# Is every ideal of Quotient Ring a PID?

We are given a principal ideal domain $$R$$ and an ideal of this domain, $$I$$. Is it true that every proper ideal of $$\displaystyle\frac{R}{I}$$ a principal ideal domain ?

I have proven that every proper ideal, say, $$\overline{K}$$ of $$\displaystyle\frac{R}{I}$$ is an ideal generated by an element of the $$\displaystyle\frac{R}{I}$$. Is it true that $$\overline{K}$$ is an integral domain ?

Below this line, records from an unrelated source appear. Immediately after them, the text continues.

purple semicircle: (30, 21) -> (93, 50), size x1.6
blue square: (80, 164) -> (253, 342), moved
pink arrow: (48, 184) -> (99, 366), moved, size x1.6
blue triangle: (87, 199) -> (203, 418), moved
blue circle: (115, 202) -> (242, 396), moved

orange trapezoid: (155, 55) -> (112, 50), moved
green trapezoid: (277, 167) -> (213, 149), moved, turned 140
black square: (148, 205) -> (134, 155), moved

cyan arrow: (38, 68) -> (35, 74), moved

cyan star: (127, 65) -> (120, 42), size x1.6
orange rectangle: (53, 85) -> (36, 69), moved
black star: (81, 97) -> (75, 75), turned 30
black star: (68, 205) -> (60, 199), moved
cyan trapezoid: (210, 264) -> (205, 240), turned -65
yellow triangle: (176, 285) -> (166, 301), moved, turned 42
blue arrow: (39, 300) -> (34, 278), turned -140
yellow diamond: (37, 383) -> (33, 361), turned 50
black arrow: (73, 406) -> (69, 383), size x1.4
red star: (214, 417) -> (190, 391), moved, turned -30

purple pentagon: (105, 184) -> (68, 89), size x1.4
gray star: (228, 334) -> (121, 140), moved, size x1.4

No, in general $$K$$ can have zero divisors, and it will not always have an identity.
For example: $$\mathbb Z/12\mathbb Z$$ and its ideal $$6\mathbb Z/12\mathbb Z$$ are examples for both.

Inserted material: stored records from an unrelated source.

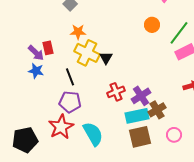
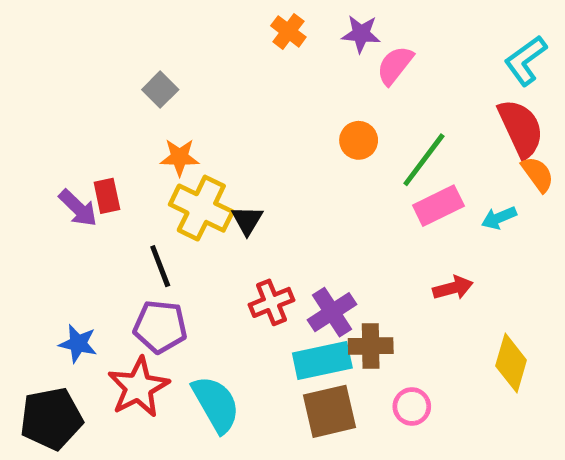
blue star: (36, 71) -> (78, 344), moved
brown cross: (157, 110) -> (371, 346), turned 30

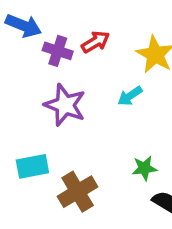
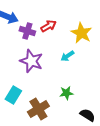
cyan rectangle: (32, 166) -> (13, 95), turned -48
green star: (144, 168) -> (66, 93), moved

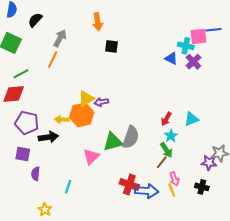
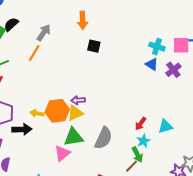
black semicircle: (35, 20) -> (11, 24), moved
cyan cross: (186, 46) -> (157, 47), moved
yellow triangle: (86, 99) -> (75, 113), moved
green triangle: (113, 142) -> (73, 137), moved

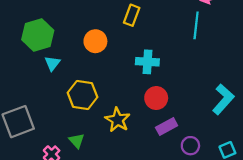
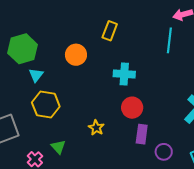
yellow hexagon: (82, 95) -> (46, 105), moved
yellow star: (118, 120) -> (96, 128), size x0.7
purple rectangle: (167, 127) -> (142, 134), turned -54

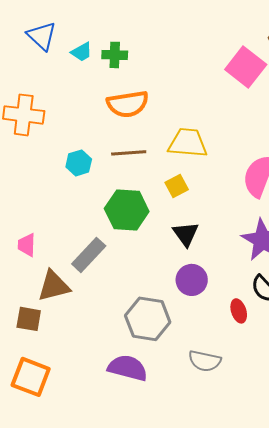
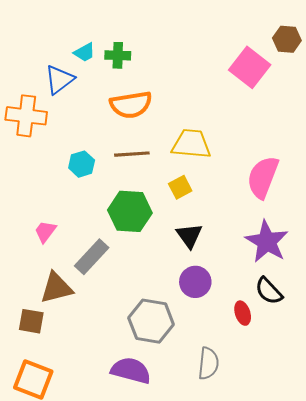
blue triangle: (42, 36) -> (59, 80), moved, turned 40
pink trapezoid: (27, 245) -> (45, 232), moved, turned 35
gray semicircle: (205, 361) -> (208, 363), turned -96

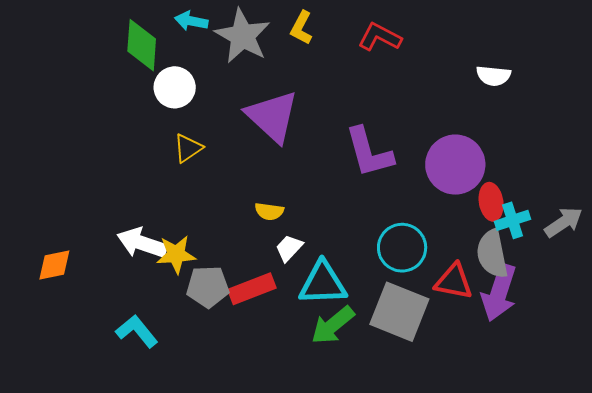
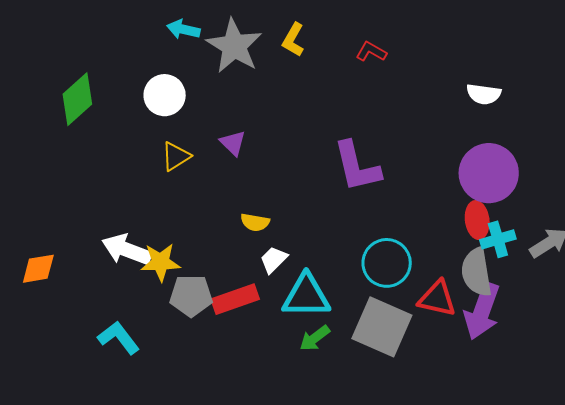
red L-shape: (380, 37) -> (371, 52), size x0.7
green diamond: (142, 45) -> (77, 99), moved, turned 42
purple triangle: (272, 116) -> (233, 143), moved, size x0.5
purple circle: (455, 165) -> (489, 173), moved
green arrow: (333, 325) -> (315, 338), size x0.7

$$K$$ will not have zero divisors if $$I$$ is prime, but in a PID this would mean that $$I=\{0\}$$ or else a maximal ideal, which are both pretty uninteresting cases.

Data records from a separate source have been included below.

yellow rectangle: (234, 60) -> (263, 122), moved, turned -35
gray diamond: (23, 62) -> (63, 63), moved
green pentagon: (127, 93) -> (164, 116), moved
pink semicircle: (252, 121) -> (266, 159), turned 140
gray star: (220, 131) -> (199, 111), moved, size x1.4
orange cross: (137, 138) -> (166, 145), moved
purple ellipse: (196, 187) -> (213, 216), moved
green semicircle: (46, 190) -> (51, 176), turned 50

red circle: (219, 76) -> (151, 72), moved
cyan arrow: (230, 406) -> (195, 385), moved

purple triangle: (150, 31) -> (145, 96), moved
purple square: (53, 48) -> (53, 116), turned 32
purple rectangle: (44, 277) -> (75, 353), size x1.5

The best you can say is, as you concluded, that $$R/I$$ is always a principal ideal ring.
Consider $$\mathbb{Z}$$ and $$p,q,r$$, three prime integers. $$\mathbb{Z}/pqr\mathbb{Z}$$ is isomorphic to $$\mathbb{Z}/p\times\mathbb{Z}/q\times \mathbb{Z}/r$$. $$\mathbb{Z}/p\times\mathbb{Z}/q\times 0$$ is a proper ideal of $$\mathbb{Z}/p\times\mathbb{Z}/q\times \mathbb{Z}/r$$ and is not integral.